Monday, November 23, 2009

marathon wedding!

Ah young love...
Fatih's cousin decided to drop the bachelor part of his life and ask a young nurse to marry him.
There's going to be a wedding!

However there is a catch....Turkish traditional weddings combined with the Muslim traditions are somewhat different and more complicated then i'm used to..there are about 4 different stages to go through before the happy couple can say they are actually married.

Luckily for me i'm coming in at a perfect time, the beginning of the process is going to be tomorrow for Fatih's cousin (Firat) and i'm invited...which by default means you are also invited dear reader because i will tell you every detail.

However, i will give you a brief overview of the stages right now...partially because i'm bored and have nothing to do, and partially because i have been so very neglectful this month with my blogging...for which i sincerely apologize :)

Tomorrow Firat, his father, mother, Fatih and other family members...and me...will go visit the young nurses home to ask her father and mother and i quote "Our son, Firat, is in love with your daughter and we wish to take her into our lives and our family with love". [this is a translated version of what Fatih told me would happen...however as any woman knows...men pay minimal attention to the matter of weddings and things like this...so i am very flexible with his rendition]
The young nurses parents can answer however they like, and if they accept there is much happiness and drinking of tea and talking happily about the future and beginning to plan the next stages.

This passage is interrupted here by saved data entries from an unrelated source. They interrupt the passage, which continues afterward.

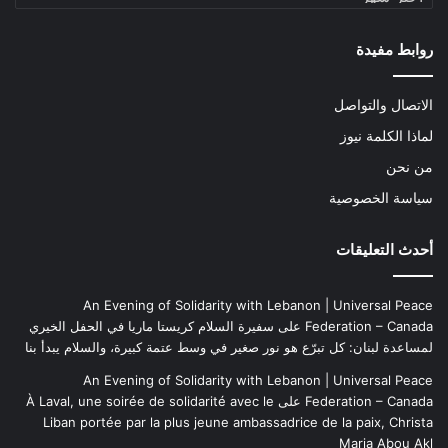
روابط مفيدة
الاتصال والتواصل
لماذا الكلمة نيوز
من نحن
سياسة الخصوصية
أحدث التعليقات
An Evening of Solidarity with Lebanon | Universal Peace
Federation – Canada
على
سفيرة السلام كريستا ماريا في الحفل الخيري
لمساعدة لبنان: كل تبرّع هو نور صغير في وسط عتمة كبيرة، والسلام يبدأ بنا
An Evening of Solidarity with Lebanon | Universal Peace
Federation – Canada
على
À Laval, une soirée de solidarité avec le
Liban portée par la plus jeune ambassadrice de la paix, Christa
Maria Abou Akl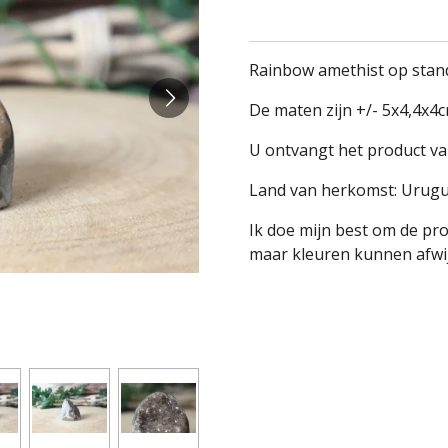
Rainbow amethist op stand
De maten zijn +/- 5x4,4x4
U ontvangt het product va
Land van herkomst: Urugu
Ik doe mijn best om de pr
maar kleuren kunnen afwij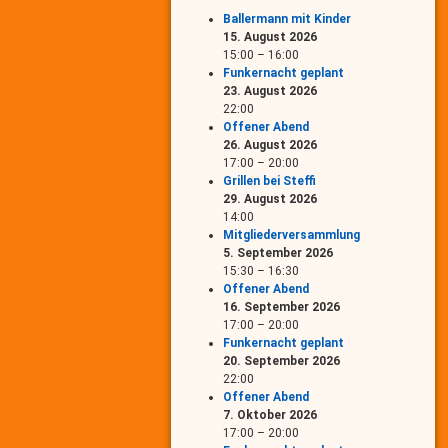
Ballermann mit Kinder
15. August 2026
15:00
–
16:00
Funkernacht geplant
23. August 2026
22:00
Offener Abend
26. August 2026
17:00
–
20:00
Grillen bei Steffi
29. August 2026
14:00
Mitgliederversammlung
5. September 2026
15:30
–
16:30
Offener Abend
16. September 2026
17:00
–
20:00
Funkernacht geplant
20. September 2026
22:00
Offener Abend
7. Oktober 2026
17:00
–
20:00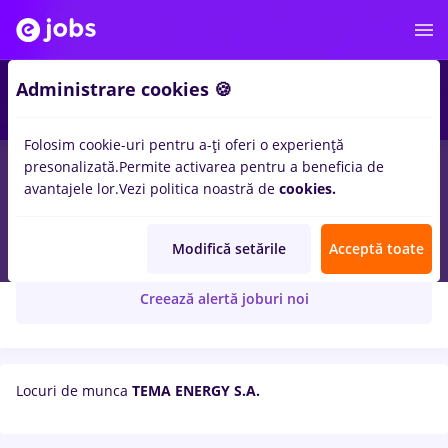
Administrare cookies 🍪
Folosim cookie-uri pentru a-ți oferi o experiență
presonalizată.
Permite activarea pentru a beneficia de
avantajele lor.
Vezi politica noastră de
cookies.
TEMA ENERGY S.A.
Modifică setările
Acceptă toate
Creează alertă joburi noi
Locuri de munca
TEMA ENERGY S.A.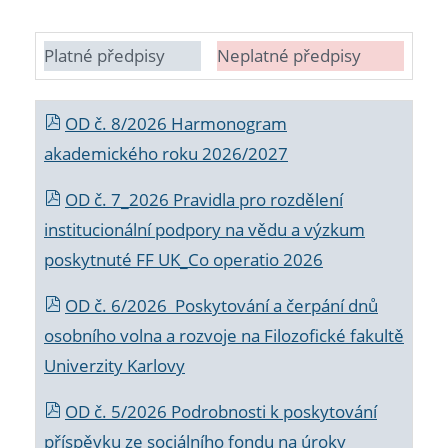
Platné předpisy
Neplatné předpisy
OD č. 8/2026 Harmonogram
akademického roku 2026/2027
OD č. 7_2026 Pravidla pro rozdělení
institucionální podpory na vědu a výzkum
poskytnuté FF UK_Co operatio 2026
OD č. 6/2026 Poskytování a čerpání dnů
osobního volna a rozvoje na Filozofické fakultě
Univerzity Karlovy
OD č. 5/2026 Podrobnosti k poskytování
příspěvku ze sociálního fondu na úroky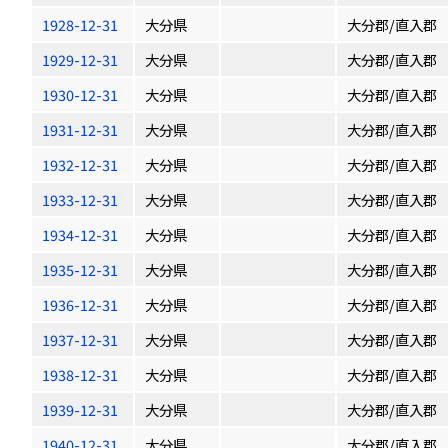
1928-12-31
大分県
大分郡/直入郡
1929-12-31
大分県
大分郡/直入郡
1930-12-31
大分県
大分郡/直入郡
1931-12-31
大分県
大分郡/直入郡
1932-12-31
大分県
大分郡/直入郡
1933-12-31
大分県
大分郡/直入郡
1934-12-31
大分県
大分郡/直入郡
1935-12-31
大分県
大分郡/直入郡
1936-12-31
大分県
大分郡/直入郡
1937-12-31
大分県
大分郡/直入郡
1938-12-31
大分県
大分郡/直入郡
1939-12-31
大分県
大分郡/直入郡
1940-12-31
大分県
大分郡/直入郡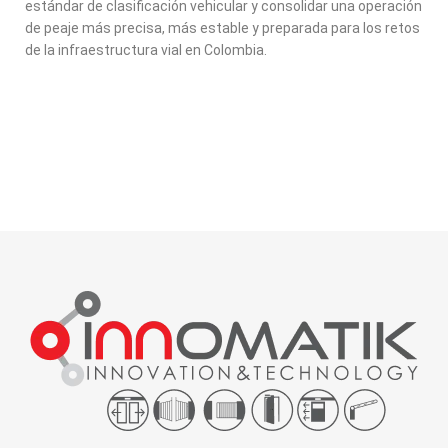
estándar de clasificación vehicular y consolidar una operación
de peaje más precisa, más estable y preparada para los retos
de la infraestructura vial en Colombia.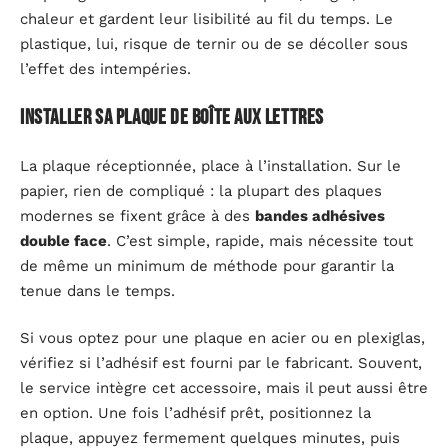
chaleur et gardent leur lisibilité au fil du temps. Le
plastique, lui, risque de ternir ou de se décoller sous
l’effet des intempéries.
Installer sa plaque de boîte aux lettres
La plaque réceptionnée, place à l’installation. Sur le
papier, rien de compliqué : la plupart des plaques
modernes se fixent grâce à des
bandes adhésives
double face
. C’est simple, rapide, mais nécessite tout
de même un minimum de méthode pour garantir la
tenue dans le temps.
Si vous optez pour une plaque en acier ou en plexiglas,
vérifiez si l’adhésif est fourni par le fabricant. Souvent,
le service intègre cet accessoire, mais il peut aussi être
en option. Une fois l’adhésif prêt, positionnez la
plaque, appuyez fermement quelques minutes, puis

The next stage is to find the Imam and have him bless and marry the couple. This is the woman's oppurtunity to make stipultations...such as, if she will be a housewife and fears divorce then she may ask for the house in case of a divorce or ask that the husband pay for food and livelihood for her until she can find other arrangements...kind of like a church led prenup. at this point they are officially Fiance-ed

Then there is a "bachlorette party" but not in the American sense of the word. The women from both sides of the newly united family gather together and give the bride henna tatoos and jewlery and other girly things...and i'm sure they discuss men and give advice.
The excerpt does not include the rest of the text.